Despite all this, Khazanah continues to have its fair share of detractors.

Economist Geoffrey Williams says Khazanah’s total assets of RM156bil is “very small compared to any comparable SWF and far too low to be fit-for-purpose”.

Williams also points out that Khazanah’s 5.2% return last year and its seven-year rolling annualised return of 6.1% is poor.

“If it had invested in a simple ETF on the S&P 500 it could have delivered 14.4% over the last year or 77.2% over the last five years.

“The returns to the government are very small: RM2bil from total assets of RM156bil last year only yields 1.28%. It would be better to put it in a fixed deposit,” he says.

Indeed, Khazanah is often the target of potshots about bad investments in the past.

Like every investment fund, some bets turn sour. And due to Khazanah’s high profile, it has received brickbats as a result of its investments in KidZania, Blue Archipelago Bhd, FashionValet and Iskandar Malaysia Studios.

Increasingly, more is being expected from Khazanah, in terms of how it goes about its investment decisions and information on its exact investments.

Adds Liew: “From a governance perspective, expectations have increased. As a custodian of national wealth, Khazanah is judged not only by financial metrics but also by transparency, accountability, and its contribution to broader economic transformation. Public scrutiny and parliamentary oversight reflect the importance of its role.”

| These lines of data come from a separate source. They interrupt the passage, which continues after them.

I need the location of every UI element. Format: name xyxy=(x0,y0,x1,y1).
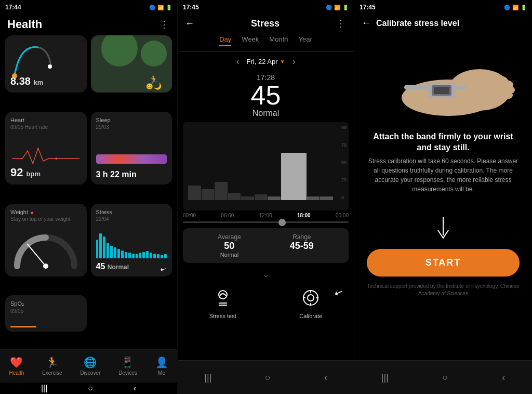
weight-label: Weight xyxy=(10,209,28,215)
nav3-home[interactable]: ○ xyxy=(443,372,448,383)
stress-card[interactable]: Stress 22/04 xyxy=(91,204,172,277)
nav-me[interactable]: 👤 Me xyxy=(155,356,168,376)
nav2-health[interactable]: ||| xyxy=(204,372,211,383)
status-icons-3: 🔵 📶 🔋 xyxy=(504,5,527,10)
nav3-back[interactable]: ‹ xyxy=(502,372,505,383)
stress-status: Normal xyxy=(108,264,129,271)
sleep-label: Sleep xyxy=(96,117,167,123)
stress-test-label: Stress test xyxy=(209,313,236,319)
health-nav-label: Health xyxy=(9,370,24,376)
nav-devices[interactable]: 📱 Devices xyxy=(118,356,137,376)
tab-month[interactable]: Month xyxy=(269,35,288,46)
nav2-back[interactable]: ‹ xyxy=(324,372,327,383)
calibrate-panel: 17:45 🔵 📶 🔋 ← Calibrate stress level xyxy=(354,0,532,394)
range-value: 45-59 xyxy=(290,241,314,252)
start-button[interactable]: START xyxy=(367,249,520,277)
time-3: 17:45 xyxy=(360,4,376,11)
heart-unit: bpm xyxy=(26,170,41,178)
scrubber-thumb xyxy=(278,219,286,226)
calibrate-instruction-text: Stress calibration will take 60 seconds.… xyxy=(354,156,532,204)
calibrate-title: Calibrate stress level xyxy=(376,19,459,28)
stress-status-main: Normal xyxy=(178,109,354,118)
stress-back-btn[interactable]: ← xyxy=(185,18,194,29)
health-grid: 8.38 km 🏃 🌙 😊 Heart 09/05 Heart rate xyxy=(0,35,177,347)
sleep-card[interactable]: Sleep 29/03 3 h 22 min xyxy=(91,112,172,185)
stress-main-value: 17:28 45 Normal xyxy=(178,71,354,122)
sleep-sublabel: 29/03 xyxy=(96,124,167,130)
time-label-1: 06:00 xyxy=(221,213,234,218)
svg-line-3 xyxy=(28,244,46,266)
map-circle-1 xyxy=(101,35,138,67)
nav-health[interactable]: ❤️ Health xyxy=(9,356,24,376)
time-label-3: 18:00 xyxy=(297,213,311,218)
svg-point-19 xyxy=(500,91,513,99)
weight-sublabel: Stay on top of your weight xyxy=(10,216,82,222)
heart-rate-svg xyxy=(5,146,87,166)
wrist-svg xyxy=(376,46,521,124)
calibrate-label: Calibrate xyxy=(299,313,322,319)
exercise-nav-label: Exercise xyxy=(42,370,62,376)
discover-nav-icon: 🌐 xyxy=(84,356,97,369)
calibrate-back-btn[interactable]: ← xyxy=(362,18,371,29)
health-menu-btn[interactable]: ⋮ xyxy=(159,19,170,30)
date-prev-btn[interactable]: ‹ xyxy=(236,56,240,67)
spo2-sublabel: 09/05 xyxy=(10,308,82,314)
weight-card[interactable]: Weight ● Stay on top of your weight xyxy=(5,204,87,277)
time-2: 17:45 xyxy=(183,4,199,11)
discover-nav-label: Discover xyxy=(80,370,100,376)
bottom-nav-2: ||| ○ ‹ xyxy=(178,360,354,394)
map-card[interactable]: 🏃 🌙 😊 xyxy=(91,35,172,93)
stress-label: Stress xyxy=(96,209,167,215)
stress-menu-btn[interactable]: ⋮ xyxy=(336,18,347,29)
heart-line xyxy=(5,146,87,166)
gesture-back: ‹ xyxy=(134,384,136,393)
spo2-card[interactable]: SpO₂ 09/05 xyxy=(5,295,87,332)
tab-week[interactable]: Week xyxy=(242,35,259,46)
nav-discover[interactable]: 🌐 Discover xyxy=(80,356,100,376)
arrow-down-container xyxy=(354,204,532,249)
stress-value: 45 Normal xyxy=(96,262,129,271)
devices-nav-icon: 📱 xyxy=(121,356,134,369)
moon-icon: 🌙 xyxy=(154,83,162,90)
activity-value: 8.38 km xyxy=(10,75,43,87)
stress-bars xyxy=(96,227,167,258)
scrubber[interactable] xyxy=(178,220,354,224)
svg-rect-23 xyxy=(404,85,430,90)
expand-btn[interactable]: ⌄ xyxy=(178,267,354,281)
date-next-btn[interactable]: › xyxy=(292,56,295,67)
chart-bar-group xyxy=(188,127,333,200)
svg-point-9 xyxy=(308,295,314,301)
health-nav-icon: ❤️ xyxy=(10,356,23,369)
nav2-home-icon: ○ xyxy=(265,372,271,383)
activity-card[interactable]: 8.38 km xyxy=(5,35,87,93)
calibrate-arrow: ↙ xyxy=(332,285,345,299)
svg-point-2 xyxy=(55,157,57,160)
date-nav: ‹ Fri, 22 Apr ▼ › xyxy=(178,52,354,71)
stress-test-btn[interactable]: Stress test xyxy=(209,288,236,319)
gesture-home: ○ xyxy=(88,384,93,393)
avg-label: Average xyxy=(218,233,241,241)
svg-rect-22 xyxy=(434,87,449,94)
me-nav-label: Me xyxy=(158,370,165,376)
calibrate-btn[interactable]: Calibrate ↙ xyxy=(299,288,322,319)
tab-year[interactable]: Year xyxy=(298,35,312,46)
stress-header: ← Stress ⋮ xyxy=(178,15,354,33)
face-icon: 😊 xyxy=(146,83,153,90)
nav3-lines[interactable]: ||| xyxy=(381,372,389,383)
gesture-lines: ||| xyxy=(41,384,47,393)
nav2-home[interactable]: ○ xyxy=(265,372,271,383)
range-label: Range xyxy=(290,233,314,241)
calibrate-instruction-title: Attach the band firmly to your wrist and… xyxy=(354,126,532,156)
nav-exercise[interactable]: 🏃 Exercise xyxy=(42,356,62,376)
tab-day[interactable]: Day xyxy=(219,35,231,46)
status-bar-2: 17:45 🔵 📶 🔋 xyxy=(178,0,354,15)
map-circle-2 xyxy=(141,41,167,67)
date-dropdown-icon[interactable]: ▼ xyxy=(280,59,285,64)
wrist-illustration xyxy=(354,33,532,126)
heart-card[interactable]: Heart 09/05 Heart rate 92 bpm xyxy=(5,112,87,185)
exercise-nav-icon: 🏃 xyxy=(46,356,59,369)
time-label-0: 00:00 xyxy=(183,213,196,218)
weight-dot: ● xyxy=(30,209,34,216)
date-display: Fri, 22 Apr ▼ xyxy=(247,58,285,65)
devices-nav-label: Devices xyxy=(118,370,137,376)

In response to this, Amirul Feisal says, “We acknowledge that in our mandate to steward national assets and grow Malaysia’s long-term wealth, risk is the unavoidable price of return. To demand a portfolio with zero impairments is to demand a portfolio with zero innovation.

“If we never failed in a venture investment, it would imply we were not taking the necessary risks to spur national development. Our focus is on the aggregate performance, growing net asset values from RM33bil in 2004 to RM105bil today, allowing us to build a resilient, diversified portfolio that serves the nation.

“Criticisms often focus on isolated transactional losses, viewing them in a vacuum. However, our accountability must be measured by the resilience of the entire portfolio.

“Since 2004, we have delivered a robust compounded annual growth rate and cumulative dividends of RM21.1bil to the government.

“This ‘portfolio approach’ ensures that we grow Malaysia’s long-term wealth by balancing high-growth, high-risk assets with stable, income-generating ones, ensuring that the rakyat’s capital is protected in the aggregate, even when individual bets do not pay off.”

Indeed, not all SWFs are bereft of bad deals.

During the global financial crisis, GIC bought a large stake in Swiss bank UBS. The investment lost about 70 % of its value as markets fell and UBS needed capital injections.

GIC also lost money on the US property bubble, while Temasek invested in crypto exchange FTX before it collapsed in late 2022. After FTX’s bankruptcy amid fraud allegations, Temasek wrote off its entire US$275mil.

Big bets on tech and mid-tier companies

Going forward, one of the bigger bets that Amirul Feisal is taking must be the money being spent under Dana Impak. But how then would its success be gauged?

Amirul Feisal says it is no longer just about generating commercial returns, but about the “multiplier effect.”

“For example, through Jelawang Capital’s emerging fund managers’ programme, we have already seen our commitments catalyse over RM30mil from other investors.

“We must be honest about where we fall short: while we have improved in market reach and talent, we lag in exits. This is where Dana Impak is critical.

“By catalysing the VC ecosystem (through Jelawang Capital) and levelling up Malaysian mid-tier companies, we are not just crowding in capital; we are structurally aiming to support firms throughout their lifecycle”.

Amirul Feisal says that this will take time – between three and five years. “A successful ecosystem is when there are more exits,” he says.